#### Provided material ####

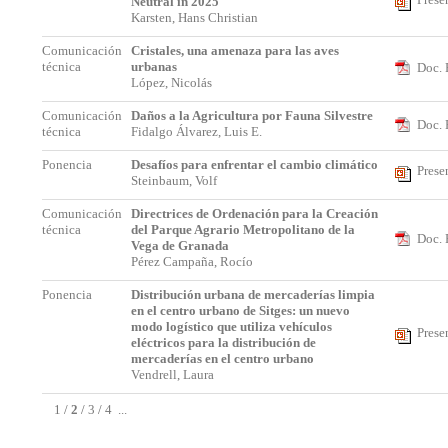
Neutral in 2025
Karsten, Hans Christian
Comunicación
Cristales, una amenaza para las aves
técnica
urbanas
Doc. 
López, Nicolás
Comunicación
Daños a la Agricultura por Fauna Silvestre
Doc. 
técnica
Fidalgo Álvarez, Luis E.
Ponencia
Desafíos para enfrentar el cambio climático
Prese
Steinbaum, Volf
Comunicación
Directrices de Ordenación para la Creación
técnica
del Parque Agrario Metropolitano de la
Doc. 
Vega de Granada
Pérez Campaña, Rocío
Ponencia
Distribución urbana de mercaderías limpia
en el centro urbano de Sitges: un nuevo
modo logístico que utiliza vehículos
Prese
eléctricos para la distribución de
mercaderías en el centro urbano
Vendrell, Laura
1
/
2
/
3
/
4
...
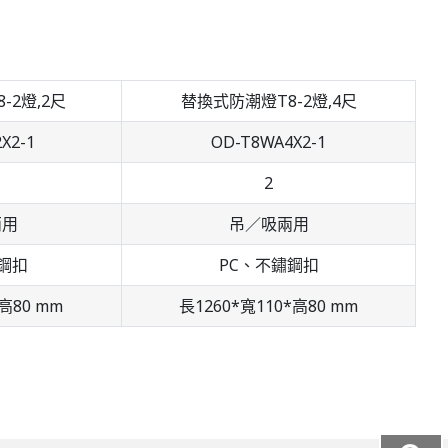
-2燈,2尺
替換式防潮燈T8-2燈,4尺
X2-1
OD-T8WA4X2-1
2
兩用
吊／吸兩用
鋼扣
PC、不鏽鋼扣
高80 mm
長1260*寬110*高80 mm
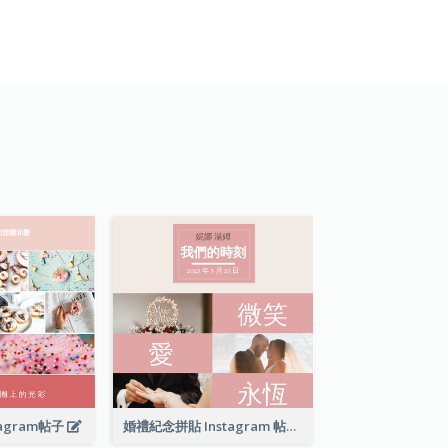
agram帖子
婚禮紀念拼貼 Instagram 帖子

####

An exact copy of the lines from the one with "替換式防潮燈T8-2燈,4尺" through the last line of the records, inclusive, is required, with all pictures left out.

替換式防潮燈T8-2燈,4尺
X2-1
OD-T8WA4X2-1
2
兩用
吊／吸兩用
鋼扣
PC、不鏽鋼扣
高80 mm
長1260*寬110*高80 mm
agram帖子
婚禮紀念拼貼 Instagram 帖子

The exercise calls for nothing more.